Similar to the method described above, a metal sheath 131 is then applied radially to the section J of joint cable core as shown in FIG. 6 to form a continuous metal barrier around the section J of joint cable core.

This metal sheath 131 can be applied for example in form of a longitudinally welded sheath (LWS) or a tubular metallic shape that is drawn down onto the joint. The diameter of the welded sheath can then be reduced by either drawing or rolling.

The metal sheath 131 surrounding the section J of joint cable core is then welded or jointed to the metal sheaths 231, 331 of the two cable cores of the first and second cables 200, 300, thus forming a continuous metal sheath.

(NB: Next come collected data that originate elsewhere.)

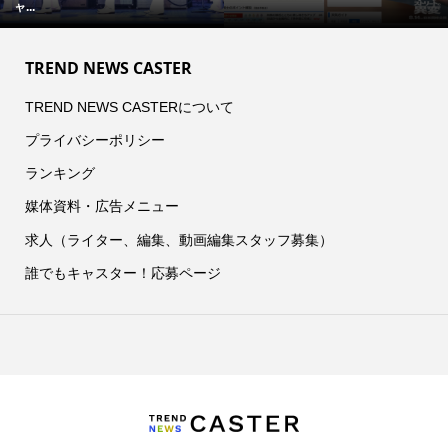
ャ...
TREND NEWS CASTER
TREND NEWS CASTERについて
プライバシーポリシー
ランキング
媒体資料・広告メニュー
求人（ライター、編集、動画編集スタッフ募集）
誰でもキャスター！応募ページ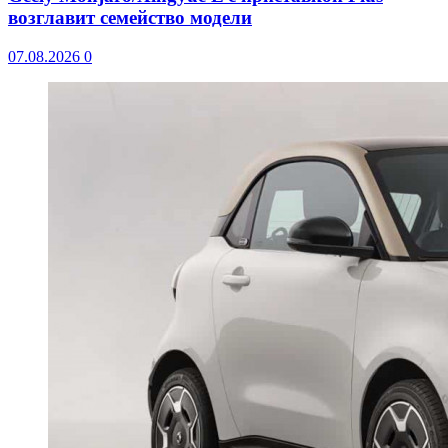
возглавит семейство модели
07.08.2026
0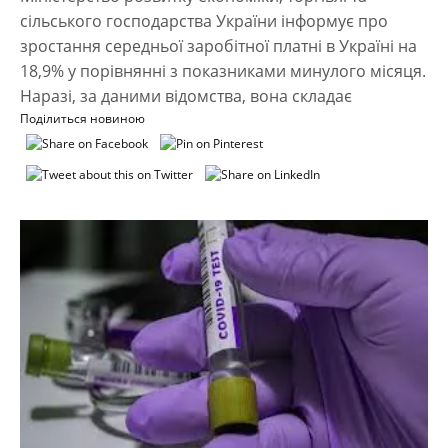
сільського господарства України інформує про
зростання середньої заробітної платні в Україні на
18,9% у порівнянні з показниками минулого місяця.
Наразі, за даними відомства, вона складає
Поділиться новиною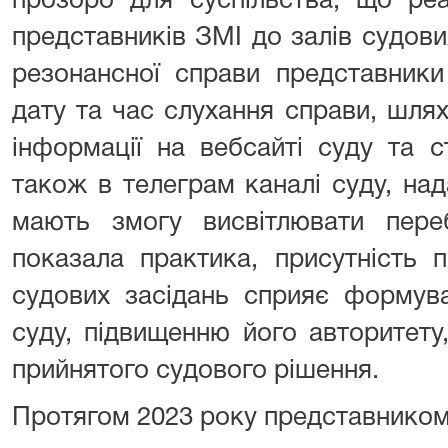
прозоро для суспільства, що реа
представників ЗМІ до залів судових
резонансної справи представник
дату та час слухання справи, шля
інформації на вебсайті суду та с
також в телеграм каналі суду, на
мають змогу висвітлювати переб
показала практика, присутність 
судових засідань сприяє формув
суду, підвищенню його авторитету
прийнятого судового рішення.
Протягом 2023 року представником 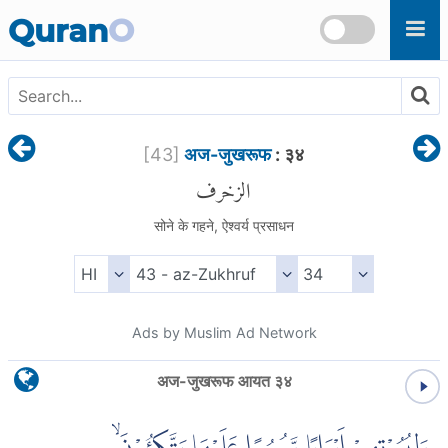
Skip to main content
Quran
O
[
43
]
अज-जुखरूफ
: ३४
الزخرف
सोने के गहने, ऐश्वर्य प्रसाधन
Ads by Muslim Ad Network
अज-जुखरूफ आयत ३४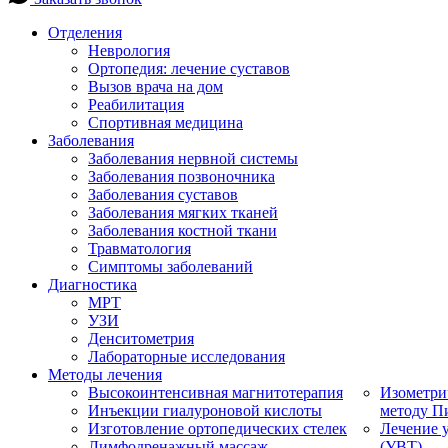
Отделения
Неврология
Ортопедия: лечение суставов
Вызов врача на дом
Реабилитация
Спортивная медицина
Заболевания
Заболевания нервной системы
Заболевания позвоночника
Заболевания суставов
Заболевания мягких тканей
Заболевания костной ткани
Травматология
Симптомы заболеваний
Диагностика
МРТ
УЗИ
Денситометрия
Лабораторные исследования
Методы лечения
Высокоинтенсивная магнитотерапия
Изометри
Инъекции гиалуроновой кислоты
методу П
Изготовление ортопедических стелек
Лечение 
Лимфодренажный массаж
(УВТ)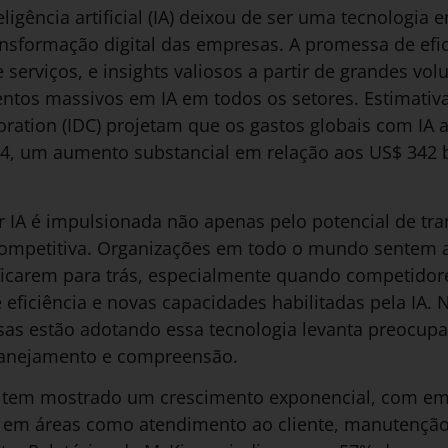
ligência artificial (IA) deixou de ser uma tecnologia
nsformação digital das empresas. A promessa de efic
serviços, e insights valiosos a partir de grandes vo
ntos massivos em IA em todos os setores. Estimativa
oration (IDC) projetam que os gastos globais com IA
24, um aumento substancial em relação aos US$ 342 
ar IA é impulsionada não apenas pelo potencial de t
ompetitiva. Organizações em todo o mundo sentem 
 ficarem para trás, especialmente quando competidor
 eficiência e novas capacidades habilitadas pela IA. 
s estão adotando essa tecnologia levanta preocupa
lanejamento e compreensão.
A tem mostrado um crescimento exponencial, com em
as em áreas como atendimento ao cliente, manutenção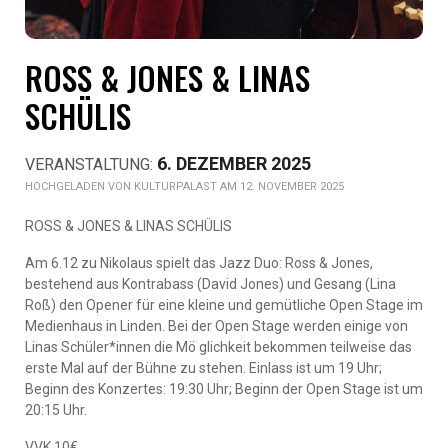
ROSS & JONES & LINAS
SCHÜLIS
6. DEZEMBER 2025
KULTURPALAST AM 12. NOVEMBER 2025
ROSS & JONES & LINAS SCHÜLIS
Am 6.12 zu Nikolaus spielt das Jazz Duo: Ross & Jones,
bestehend aus Kontrabass (David Jones) und Gesang (Lina
Roß) den Opener für eine kleine und gemütliche Open Stage im
Medienhaus in Linden. Bei der Open Stage werden einige von
Linas Schüler*innen die Mö glichkeit bekommen teilweise das
erste Mal auf der Bühne zu stehen. Einlass ist um 19 Uhr;
Beginn des Konzertes: 19:30 Uhr; Beginn der Open Stage ist um
20:15 Uhr.
VVK 10€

As described above, a plasma treatment device 140 is used to direct plasma 145 to the surface of the metal sheath, before a polymeric sheath 132 comprising of one or more polymer layers is added to the outer surface of the metal sheath as shown in FIG. 7. The polymeric sheath is for example extruded on top of the metallic sheath as described above.

Claims

1. A method for producing a power cable with a water barrier, wherein the method comprises the steps of: a) providing at least one cable core comprising an electrical conductor,b) applying a metal sheath onto the at least one cable core,c) applying plasma to the surface of the metal sheath, andd) applying a polymeric sheath to the outer surface of the metal sheath.

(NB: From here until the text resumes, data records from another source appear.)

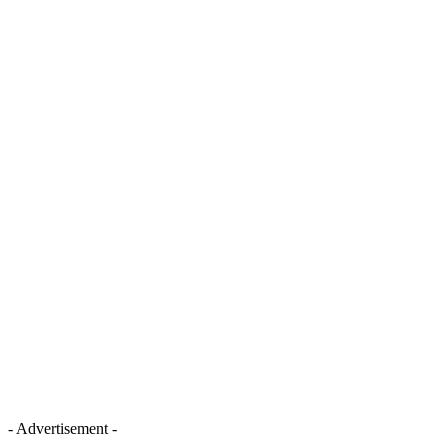
- Advertisement -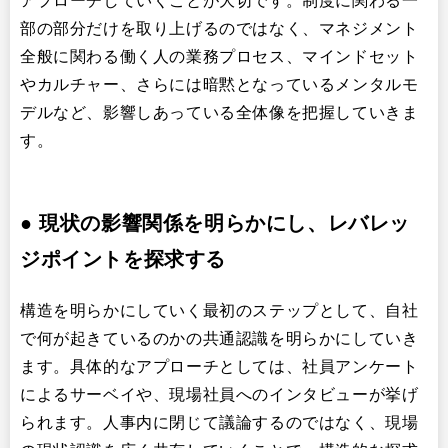
アプローチしていくことが大切です。制度に関わる一
部の部分だけを取り上げるのではなく、マネジメント
全般に関わる働く人の業務プロセス、マインドセット
やカルチャー、さらには暗黙となっているメンタルモ
デルなど、影響しあっている全体像を把握していきま
す。
●
現状の影響関係を明らかにし、レバレッ
ジポイントを探求する
構造を明らかにしていく最初のステップとして、自社
で何が起きているのかの共通認識を明らかにしていき
ます。具体的なアプローチとしては、社員アンケート
によるサーベイや、現場社員へのインタビューが挙げ
られます。人事内に閉じて議論するのではなく、現場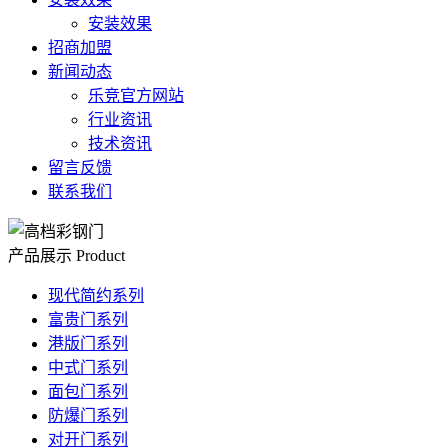
安装效果
招商加盟
新闻动态
乐竞官方网站
行业资讯
技术资讯
留言反馈
联系我们
产品展示
Product
现代简约系列
富贵门系列
港版门系列
中式门系列
面包门系列
防爆门系列
对开门系列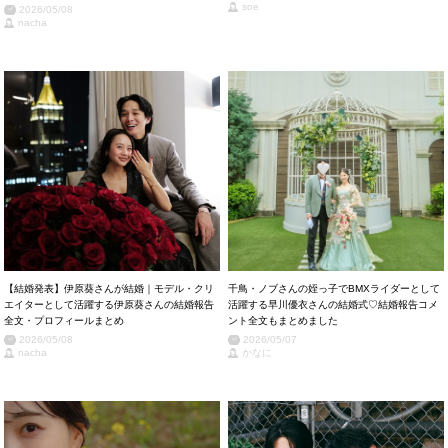
soe
2026/05/08
nacha
【結婚発表】伊原葵さんが結婚｜モデル・クリ
千鳥・ノブさんの姪っ子でBMXライダーとして
エイターとして活躍する伊原葵さんの結婚報告
活躍する早川優衣さんの結婚式♡結婚報告コメ
全文・プロフィールまとめ
ント全文もまとめました
2026/05/08
2026/05/07
nacha
かなに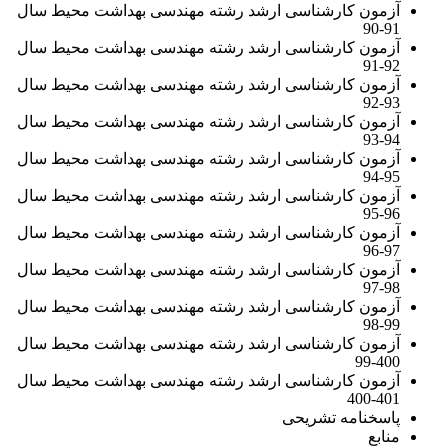
آزمون کارشناسی ارشد رشته مهندسی بهداشت محیط سال
91-90
آزمون کارشناسی ارشد رشته مهندسی بهداشت محیط سال
92-91
آزمون کارشناسی ارشد رشته مهندسی بهداشت محیط سال
93-92
آزمون کارشناسی ارشد رشته مهندسی بهداشت محیط سال
94-93
آزمون کارشناسی ارشد رشته مهندسی بهداشت محیط سال
95-94
آزمون کارشناسی ارشد رشته مهندسی بهداشت محیط سال
96-95
آزمون کارشناسی ارشد رشته مهندسی بهداشت محیط سال
97-96
آزمون کارشناسی ارشد رشته مهندسی بهداشت محیط سال
98-97
آزمون کارشناسی ارشد رشته مهندسی بهداشت محیط سال
99-98
آزمون کارشناسی ارشد رشته مهندسی بهداشت محیط سال
400-99
آزمون کارشناسی ارشد رشته مهندسی بهداشت محیط سال
401-400
پاسخنامه تشریحی
منابع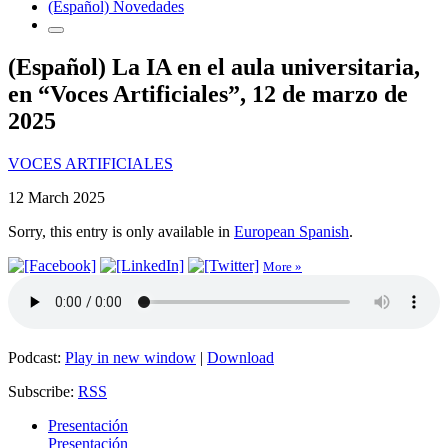
(Español) Novedades
(Español) La IA en el aula universitaria,
en “Voces Artificiales”, 12 de marzo de
2025
VOCES ARTIFICIALES
12 March 2025
Sorry, this entry is only available in
European Spanish
.
More »
Podcast:
Play in new window
|
Download
Subscribe:
RSS
Presentación
Presentación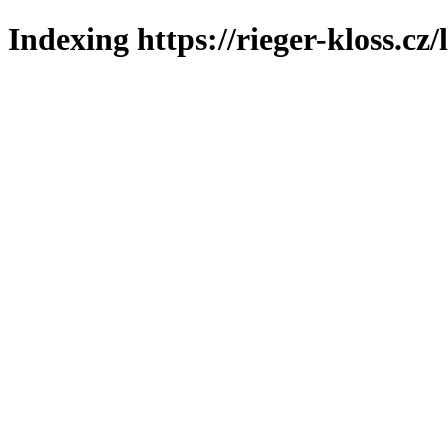
Indexing https://rieger-kloss.cz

2. A method for jointing a first and second power cable, comprising the steps of: A) providing the first and second power cables, each cable comprising at least one cable core,B) joining the at least one cable core of the first power cable with the at least one cable core of the second power cable, forming at least one section of joint cable core,C) applying a metal sheath onto the at least one section of joint cable core,D) applying plasma to the surface of the metal sheath, andE) applying a polymeric sheath to the outer surface of the metal sheath.

3. The method according to claim 1, wherein the polymeric sheath is made of electrically semi-conductive polymeric material.

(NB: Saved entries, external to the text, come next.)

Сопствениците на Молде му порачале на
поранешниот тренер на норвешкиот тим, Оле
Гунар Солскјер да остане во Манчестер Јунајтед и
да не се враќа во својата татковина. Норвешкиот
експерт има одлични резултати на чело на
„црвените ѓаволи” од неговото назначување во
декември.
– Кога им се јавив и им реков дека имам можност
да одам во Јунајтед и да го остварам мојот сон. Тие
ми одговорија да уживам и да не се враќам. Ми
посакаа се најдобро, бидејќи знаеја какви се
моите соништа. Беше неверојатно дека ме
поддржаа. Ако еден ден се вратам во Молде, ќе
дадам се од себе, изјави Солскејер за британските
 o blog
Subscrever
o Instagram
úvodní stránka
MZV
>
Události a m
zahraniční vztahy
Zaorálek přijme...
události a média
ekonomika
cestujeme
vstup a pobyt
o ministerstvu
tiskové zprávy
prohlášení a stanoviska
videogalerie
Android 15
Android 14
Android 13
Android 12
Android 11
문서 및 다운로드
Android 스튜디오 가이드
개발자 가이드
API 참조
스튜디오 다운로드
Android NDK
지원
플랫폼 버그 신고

4. The method according to claim 1, wherein the polymeric sheath comprises an adhesive.

5. The method according to claim 1 wherein the polymeric sheath is applied by extrusion.

6. The method according to claim 1, wherein the polymeric sheath comprises multiple layers.

7. The method according to claim 6, wherein the polymeric sheath comprises at least two layers, where the two layers are made of (i) an adhesive polyethylene based polymer, and a (ii) thermoplastic polyolefin material selected from the group of LDPE, MDPE, HDPE, PP, and other olefin-based polymeric material, and where the layers are co-extruded on the metal sheath.

8. The method according to claim 1, further comprising, before applying a polymeric sheath to the outer surface of the metal sheath a step of heating the metal sheath to a temperature of >150° C. by induction heating or air heating.

9. The method according to claim 1, wherein the metal sheath is made of exogenous or autogenously welded Al-, Cu- or Fe alloy.

10. The method according to claim 1, wherein the polymeric sheath is applied by lapping polymer tapes continuously onto the metal sheath and thereafter heating the polymer tapes to over a temperature at which temperature the polymer tape fuses together to form a continuous sheath.

11. The method according to claim 2, where the first and second power cables comprises a metal sheath, the method further comprising, between step C) and step D) a step CD) of joining the metal sheath to the metal sheaths of the first and a second power cables.

12. A power cable with a water barrier comprising: at least one cable core comprising an electrical conductor,a metal sheath radially arranged around the at least one cable core,a polymeric sheath radially arranged around the outer surface of the metal sheath, wherein the outer surface of the metal sheath has been treated with application of plasma.

13. A power cable with a water barrier, wherein the power cable is manufactured by the method of claim 1.

14. The method as claimed in claim 1, wherein the plasma is atmospheric plasma.

15. The method as claimed in claim 2, wherein the plasma is atmospheric plasma.

16. The method according to claim 7, wherein the adhesive and the thermoplastic polyolefin material is either one of insulating or semiconductive.